Porvir – Na Bett Educar, o senhor dará uma palestra com o tema “Melhor Educação, Melhor Sociedade e a Busca da Qualidade da Educação e da Escola”, sobre as mudanças que a sociedade brasileira vem passando e o papel da escola e dos professores neste contexto. O senhor falará um pouco sobre tudo isso que estamos conversando?

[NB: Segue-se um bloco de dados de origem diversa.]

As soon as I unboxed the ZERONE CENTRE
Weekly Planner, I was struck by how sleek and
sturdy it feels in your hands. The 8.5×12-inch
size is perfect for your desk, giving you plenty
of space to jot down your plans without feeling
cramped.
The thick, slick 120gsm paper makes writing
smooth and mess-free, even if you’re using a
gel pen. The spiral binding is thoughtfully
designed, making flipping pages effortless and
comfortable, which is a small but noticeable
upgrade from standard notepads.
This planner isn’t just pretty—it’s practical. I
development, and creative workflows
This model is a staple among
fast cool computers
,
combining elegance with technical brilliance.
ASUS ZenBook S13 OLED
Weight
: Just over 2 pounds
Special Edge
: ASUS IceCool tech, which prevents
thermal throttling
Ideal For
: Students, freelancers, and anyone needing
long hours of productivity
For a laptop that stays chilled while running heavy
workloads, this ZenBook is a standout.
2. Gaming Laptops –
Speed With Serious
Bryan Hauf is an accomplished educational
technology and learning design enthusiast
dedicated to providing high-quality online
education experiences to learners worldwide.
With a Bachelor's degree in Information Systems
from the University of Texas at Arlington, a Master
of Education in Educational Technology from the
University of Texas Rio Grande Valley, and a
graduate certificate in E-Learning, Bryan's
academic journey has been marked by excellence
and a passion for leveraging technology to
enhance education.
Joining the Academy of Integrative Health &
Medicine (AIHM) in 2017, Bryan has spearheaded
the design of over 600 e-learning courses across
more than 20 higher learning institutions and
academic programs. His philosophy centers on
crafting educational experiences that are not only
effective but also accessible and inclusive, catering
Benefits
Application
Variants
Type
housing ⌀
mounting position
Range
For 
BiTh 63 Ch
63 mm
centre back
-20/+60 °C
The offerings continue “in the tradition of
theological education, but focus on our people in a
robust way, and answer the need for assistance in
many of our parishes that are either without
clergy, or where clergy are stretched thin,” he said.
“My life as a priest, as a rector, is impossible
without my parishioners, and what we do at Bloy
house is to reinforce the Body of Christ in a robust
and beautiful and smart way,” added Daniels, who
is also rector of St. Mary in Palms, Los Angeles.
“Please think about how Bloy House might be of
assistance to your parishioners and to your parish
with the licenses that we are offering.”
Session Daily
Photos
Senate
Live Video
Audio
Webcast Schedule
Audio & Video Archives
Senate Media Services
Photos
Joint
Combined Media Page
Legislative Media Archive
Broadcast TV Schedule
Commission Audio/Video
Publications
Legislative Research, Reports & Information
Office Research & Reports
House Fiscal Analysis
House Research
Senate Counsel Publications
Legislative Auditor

César Nunes – Isso. Este tema é sobre o vínculo profundo que a escola tem que fazer com a sociedade brasileira. Ela tem que produzir comportamentos de tolerância, de respeito à dignidade, de inclusão da pessoa deficiente, e é na escola que nós tivemos uma sociedade moderna, através de um modelo que seja capaz de instigar no coração das crianças o sagrado amor à vida, ao outro, ao diferente, para que a escola melhore a sociedade brasileira. Eu tenho 57 anos e fiz parte de outro momento histórico. Minha vida foi voltada para fazer com que os direitos das pessoas virassem lei. Eu achava que quando isso acontecesse nós teríamos um país novo. Hoje, mudei de tática, quero que as leis virem prática social. Nós tivemos nos últimos anos um relativo sucesso em produzir uma nova matriz jurídica: fizemos o Estatuto da Criança e do Adolescente (ECA), a Eco 92, Rio+10, a Lei Maria da Penha, o Estatuto do Idoso, o Estatuto da Juventude, o direito à união estável homoafetiva, o Plano Nacional de Direitos Humanos. Isso tudo está na lei e não é de um partido político, é da sociedade civil brasileira. Tirar 29 milhões de pessoas da miséria foi um grande feito, mas tirar da miséria cultural é mais importante. Se sair da miséria econômica e não tiver uma escola boa, a tendência é que volte para ela, porque a escola é que forma para a cidadania e para a humanização.